The timestamp column (which is actually an integer - it’s unixtime) has an index on it.
And the category column is of type ENUM(‘A’,‘B’), and also has an index on it.
I want to retrieve the most recent 50 rows, of a specific category (either ‘A’ or ‘B’).
So the query options are:
SELECT * FROM mytable WHERE category & 1 ORDER BY stamp DESC LIMIT 60
(this takes 0.01s to complete and is the best bet)
SELECT * FROM mytable WHERE category = 1 ORDER BY stamp DESC LIMIT 60
OR
SELECT * FROM mytable WHERE category = 'A' ORDER BY stamp DESC LIMIT 60
(both these options take 0.8s because for some reason they do not use the index and instead rely on filesort)

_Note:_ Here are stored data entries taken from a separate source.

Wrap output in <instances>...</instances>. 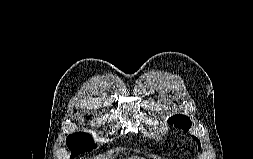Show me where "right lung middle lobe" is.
<instances>
[{"label": "right lung middle lobe", "mask_w": 253, "mask_h": 159, "mask_svg": "<svg viewBox=\"0 0 253 159\" xmlns=\"http://www.w3.org/2000/svg\"><path fill=\"white\" fill-rule=\"evenodd\" d=\"M67 146L72 151L70 159H74L75 156L83 152L91 151L95 148L91 137L85 133H74L67 137Z\"/></svg>", "instance_id": "dd1d6c3e"}]
</instances>
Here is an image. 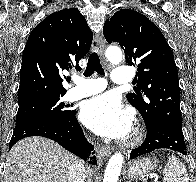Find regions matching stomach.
I'll return each instance as SVG.
<instances>
[{
	"instance_id": "0dacf381",
	"label": "stomach",
	"mask_w": 196,
	"mask_h": 182,
	"mask_svg": "<svg viewBox=\"0 0 196 182\" xmlns=\"http://www.w3.org/2000/svg\"><path fill=\"white\" fill-rule=\"evenodd\" d=\"M156 161L150 158H143L134 161L127 170V177L131 180H137L144 177L146 173L154 169Z\"/></svg>"
}]
</instances>
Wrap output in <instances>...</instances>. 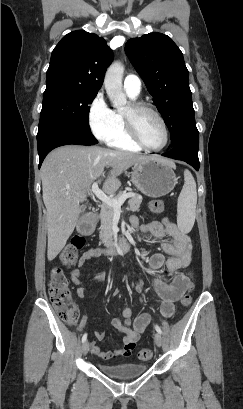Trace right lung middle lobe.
<instances>
[{
	"mask_svg": "<svg viewBox=\"0 0 243 409\" xmlns=\"http://www.w3.org/2000/svg\"><path fill=\"white\" fill-rule=\"evenodd\" d=\"M97 93L65 82H46L38 132L52 125L91 131L89 110Z\"/></svg>",
	"mask_w": 243,
	"mask_h": 409,
	"instance_id": "obj_1",
	"label": "right lung middle lobe"
}]
</instances>
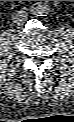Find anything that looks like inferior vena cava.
I'll list each match as a JSON object with an SVG mask.
<instances>
[{
  "mask_svg": "<svg viewBox=\"0 0 74 122\" xmlns=\"http://www.w3.org/2000/svg\"><path fill=\"white\" fill-rule=\"evenodd\" d=\"M27 17H28V14L25 11L20 10V11L14 12L12 19L14 23L20 25L26 21Z\"/></svg>",
  "mask_w": 74,
  "mask_h": 122,
  "instance_id": "inferior-vena-cava-1",
  "label": "inferior vena cava"
}]
</instances>
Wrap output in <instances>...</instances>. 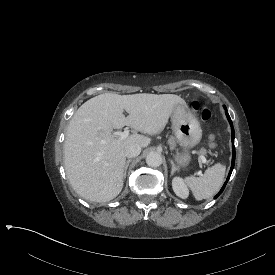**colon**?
I'll list each match as a JSON object with an SVG mask.
<instances>
[{
  "mask_svg": "<svg viewBox=\"0 0 275 275\" xmlns=\"http://www.w3.org/2000/svg\"><path fill=\"white\" fill-rule=\"evenodd\" d=\"M193 107L196 109V110H201V116H202V119L205 120V121H210L213 117V112L210 110V109H207V108H202L201 107V104L196 101L194 104H193ZM216 147V142H215V139H212L211 140V148H215Z\"/></svg>",
  "mask_w": 275,
  "mask_h": 275,
  "instance_id": "1",
  "label": "colon"
}]
</instances>
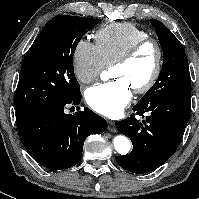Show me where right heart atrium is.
Returning a JSON list of instances; mask_svg holds the SVG:
<instances>
[{
	"instance_id": "d8ad5b80",
	"label": "right heart atrium",
	"mask_w": 199,
	"mask_h": 199,
	"mask_svg": "<svg viewBox=\"0 0 199 199\" xmlns=\"http://www.w3.org/2000/svg\"><path fill=\"white\" fill-rule=\"evenodd\" d=\"M73 71L81 83H90L106 68L97 44L81 39L72 57Z\"/></svg>"
}]
</instances>
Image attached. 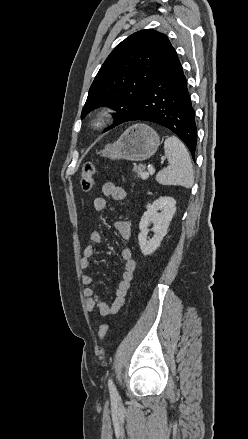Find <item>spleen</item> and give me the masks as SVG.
Wrapping results in <instances>:
<instances>
[{
	"label": "spleen",
	"instance_id": "spleen-1",
	"mask_svg": "<svg viewBox=\"0 0 248 439\" xmlns=\"http://www.w3.org/2000/svg\"><path fill=\"white\" fill-rule=\"evenodd\" d=\"M165 155L169 165L156 175L162 185H179L187 189L194 184V176L190 155L185 145L175 136L164 142Z\"/></svg>",
	"mask_w": 248,
	"mask_h": 439
}]
</instances>
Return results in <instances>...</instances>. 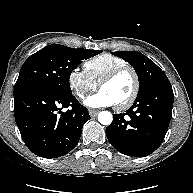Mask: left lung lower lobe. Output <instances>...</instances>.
<instances>
[{
	"label": "left lung lower lobe",
	"instance_id": "1",
	"mask_svg": "<svg viewBox=\"0 0 193 193\" xmlns=\"http://www.w3.org/2000/svg\"><path fill=\"white\" fill-rule=\"evenodd\" d=\"M174 94L168 78L138 96L123 114H114L106 135L122 154L143 157L154 152L163 142L173 108Z\"/></svg>",
	"mask_w": 193,
	"mask_h": 193
}]
</instances>
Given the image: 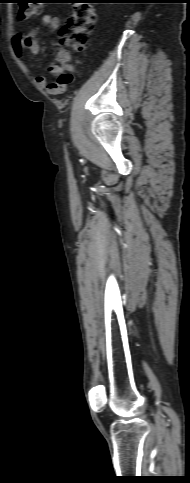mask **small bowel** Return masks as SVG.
Instances as JSON below:
<instances>
[{"mask_svg":"<svg viewBox=\"0 0 190 483\" xmlns=\"http://www.w3.org/2000/svg\"><path fill=\"white\" fill-rule=\"evenodd\" d=\"M42 24L48 25L53 31H56L60 28L61 22L60 19L57 17H52L51 15H44L42 18ZM11 48L15 56L18 58L22 57L25 50H28L33 55L37 54L40 48V44L36 37V32L31 31L27 34H15L11 39ZM62 58L63 62L65 63L66 69L70 72H74V68L66 64L69 56L67 54H63ZM35 80L39 86L45 87L50 94H58L63 91V89L58 90L55 83H49L46 76L44 75H37Z\"/></svg>","mask_w":190,"mask_h":483,"instance_id":"1","label":"small bowel"}]
</instances>
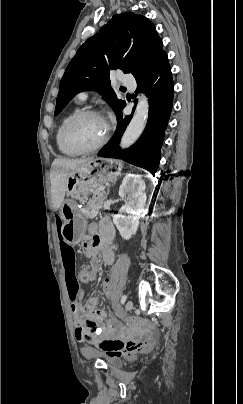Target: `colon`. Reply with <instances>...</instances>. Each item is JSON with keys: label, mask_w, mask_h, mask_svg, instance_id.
I'll use <instances>...</instances> for the list:
<instances>
[{"label": "colon", "mask_w": 243, "mask_h": 404, "mask_svg": "<svg viewBox=\"0 0 243 404\" xmlns=\"http://www.w3.org/2000/svg\"><path fill=\"white\" fill-rule=\"evenodd\" d=\"M78 278L82 283L92 282L95 278V272L92 265L89 263H82L79 266ZM103 290L107 296L112 294V285L109 278L105 279ZM96 344L98 347L108 351L109 353L118 355H134L149 350L154 345V340L151 336L146 334L140 338L129 341L106 337L99 340Z\"/></svg>", "instance_id": "5ec220e1"}]
</instances>
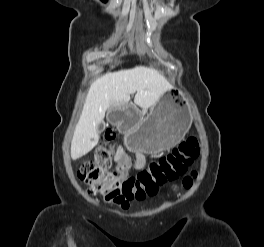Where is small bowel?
Listing matches in <instances>:
<instances>
[{"mask_svg":"<svg viewBox=\"0 0 264 247\" xmlns=\"http://www.w3.org/2000/svg\"><path fill=\"white\" fill-rule=\"evenodd\" d=\"M115 161L118 163H124L126 166L129 165V160L126 157L124 147L120 145L117 148L116 154H115ZM145 164V156L142 153H137L136 155V162H135V168L141 169Z\"/></svg>","mask_w":264,"mask_h":247,"instance_id":"c3829d8e","label":"small bowel"}]
</instances>
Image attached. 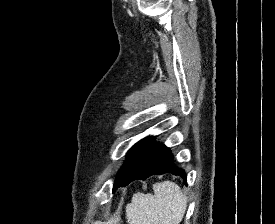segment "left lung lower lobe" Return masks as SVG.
I'll use <instances>...</instances> for the list:
<instances>
[{"label":"left lung lower lobe","instance_id":"1","mask_svg":"<svg viewBox=\"0 0 275 224\" xmlns=\"http://www.w3.org/2000/svg\"><path fill=\"white\" fill-rule=\"evenodd\" d=\"M150 137L141 148L127 172L114 183L113 191L120 186H126L134 180H145L150 175L171 173L182 177L186 183V173L173 162V156L163 144L152 143Z\"/></svg>","mask_w":275,"mask_h":224}]
</instances>
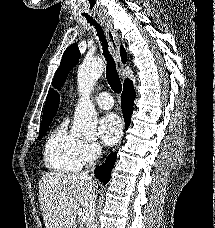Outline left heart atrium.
Listing matches in <instances>:
<instances>
[{
  "mask_svg": "<svg viewBox=\"0 0 215 228\" xmlns=\"http://www.w3.org/2000/svg\"><path fill=\"white\" fill-rule=\"evenodd\" d=\"M122 131V122L115 113H107L99 120V137L106 146L114 145L120 139Z\"/></svg>",
  "mask_w": 215,
  "mask_h": 228,
  "instance_id": "left-heart-atrium-1",
  "label": "left heart atrium"
}]
</instances>
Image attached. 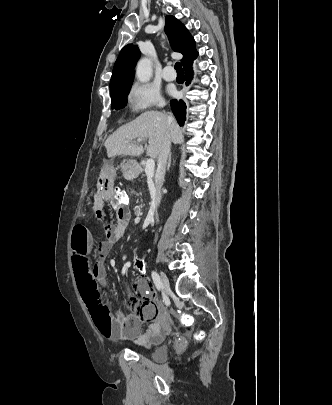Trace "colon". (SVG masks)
I'll return each mask as SVG.
<instances>
[{"label": "colon", "mask_w": 332, "mask_h": 405, "mask_svg": "<svg viewBox=\"0 0 332 405\" xmlns=\"http://www.w3.org/2000/svg\"><path fill=\"white\" fill-rule=\"evenodd\" d=\"M111 189L113 192V197L111 199L109 210L110 212H124L125 208L129 206L128 196L122 184H111ZM144 258H133L132 265L136 270H140L141 273L147 272V267L145 266ZM103 301V299H102ZM87 309V305H86ZM181 322L185 328H190L192 326V317L190 315H183L181 317Z\"/></svg>", "instance_id": "1"}]
</instances>
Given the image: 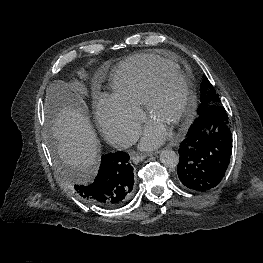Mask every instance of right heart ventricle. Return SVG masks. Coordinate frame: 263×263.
I'll return each instance as SVG.
<instances>
[{"label": "right heart ventricle", "instance_id": "e07e8e85", "mask_svg": "<svg viewBox=\"0 0 263 263\" xmlns=\"http://www.w3.org/2000/svg\"><path fill=\"white\" fill-rule=\"evenodd\" d=\"M163 68L178 69L172 62L151 54H136L127 58L111 73L113 96L130 106L140 107L151 77Z\"/></svg>", "mask_w": 263, "mask_h": 263}]
</instances>
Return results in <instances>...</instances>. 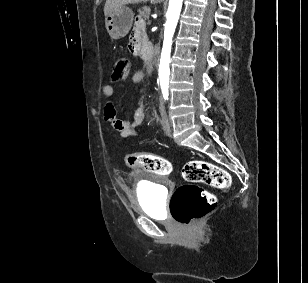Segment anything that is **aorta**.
I'll use <instances>...</instances> for the list:
<instances>
[{
    "label": "aorta",
    "mask_w": 308,
    "mask_h": 283,
    "mask_svg": "<svg viewBox=\"0 0 308 283\" xmlns=\"http://www.w3.org/2000/svg\"><path fill=\"white\" fill-rule=\"evenodd\" d=\"M182 2L183 0L169 1V7L166 15L167 20L164 29V43L159 65V78L162 88H167L169 85V76H170L169 63H170L172 38L180 16Z\"/></svg>",
    "instance_id": "762f6f07"
}]
</instances>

First of all, I can’t understand why the latter 2 fail to use the index and hence perform very poorly.
But where it gets even more confusing is when I try to query the 50 most recent records from category ‘B’. There are 0 records currently in category ‘B’, nonetheless the result now becomes:
SELECT * FROM mytable WHERE category = 'B' ORDER BY stamp DESC LIMIT 60
OR
SELECT * FROM mytable WHERE category = 2 ORDER BY stamp DESC LIMIT 60
(these become the best option, and take 0.0s to complete)
While:
SELECT * FROM mytable WHERE category & 2 ORDER BY stamp DESC LIMIT 60
becomes the bad option, taking 1.74s because it now fails to use the index.
So to summarise: Using the & comparison operator uses the index correctly when querying records which do exist, while the = operator uses the index correctly when searching for records which do not exist.
I’m really stuck here. Anyone have any ideas?